High Fidelity Image Synthesis With Deep VAEs In Latent Space
- URL: http://arxiv.org/abs/2303.13714v1
- Date: Thu, 23 Mar 2023 23:45:19 GMT
- Title: High Fidelity Image Synthesis With Deep VAEs In Latent Space
- Authors: Troy Luhman, Eric Luhman
- Abstract summary: We present fast, realistic image generation on high-resolution, multimodal datasets using hierarchical variational autoencoders (VAEs)
In this two-stage setup, the autoencoder compresses the image into its semantic features, which are then modeled with a deep VAE.
We demonstrate the effectiveness of our two-stage approach, achieving a FID of 9.34 on the ImageNet-256 dataset which is comparable to BigGAN.
- Score: 0.0
- License: http://creativecommons.org/licenses/by/4.0/
- Abstract: We present fast, realistic image generation on high-resolution, multimodal
datasets using hierarchical variational autoencoders (VAEs) trained on a
deterministic autoencoder's latent space.

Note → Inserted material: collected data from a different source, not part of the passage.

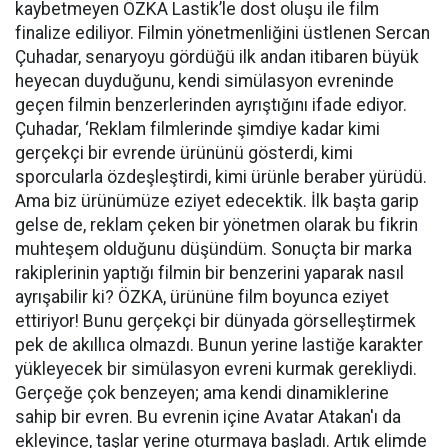
kaybetmeyen ÖZKA Lastik’le dost oluşu ile film
finalize ediliyor. Filmin yönetmenliğini üstlenen Sercan
Çuhadar, senaryoyu gördüğü ilk andan itibaren büyük
heyecan duyduğunu, kendi simülasyon evreninde
geçen filmin benzerlerinden ayrıştığını ifade ediyor.
Çuhadar, ‘Reklam filmlerinde şimdiye kadar kimi
gerçekçi bir evrende ürününü gösterdi, kimi
sporcularla özdeşleştirdi, kimi ürünle beraber yürüdü.
Ama biz ürünümüze eziyet edecektik. İlk başta garip
gelse de, reklam çeken bir yönetmen olarak bu fikrin
muhteşem olduğunu düşündüm. Sonuçta bir marka
rakiplerinin yaptığı filmin bir benzerini yaparak nasıl
ayrışabilir ki? ÖZKA, ürününe film boyunca eziyet
ettiriyor! Bunu gerçekçi bir dünyada görselleştirmek
pek de akıllıca olmazdı. Bunun yerine lastiğe karakter
yükleyecek bir simülasyon evreni kurmak gerekliydi.
Gerçeğe çok benzeyen; ama kendi dinamiklerine
sahip bir evren. Bu evrenin içine Avatar Atakan'ı da
ekleyince, taşlar yerine oturmaya başladı. Artık elimde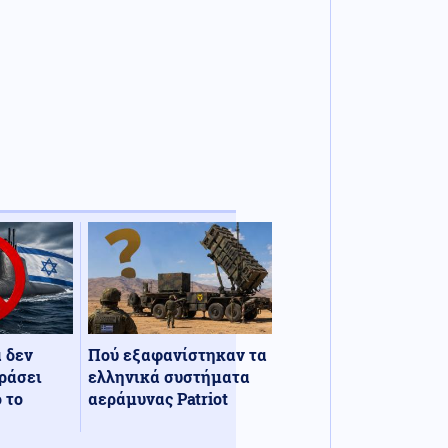
α δεν
Πού εξαφανίστηκαν τα
ράσει
ελληνικά συστήματα
 το
αεράμυνας Patriot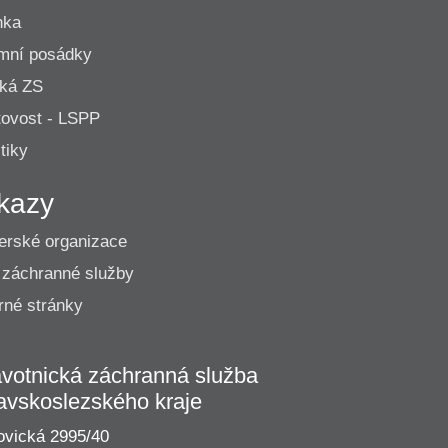
nka
mní posádky
cká ZS
ovost - LSPP
tiky
kazy
erské organizace
 záchranné služby
né stránky
votnická záchranná služba
avskoslezského kraje
vická 2995/40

In this two-stage setup, the
autoencoder compresses the image into its semantic features, which are then
modeled with a deep VAE. With this method, the VAE avoids modeling the
fine-grained details that constitute the majority of the image's code length,
allowing it to focus on learning its structural components. We demonstrate the
effectiveness of our two-stage approach, achieving a FID of 9.34 on the
ImageNet-256 dataset which is comparable to BigGAN. We make our implementation
available online.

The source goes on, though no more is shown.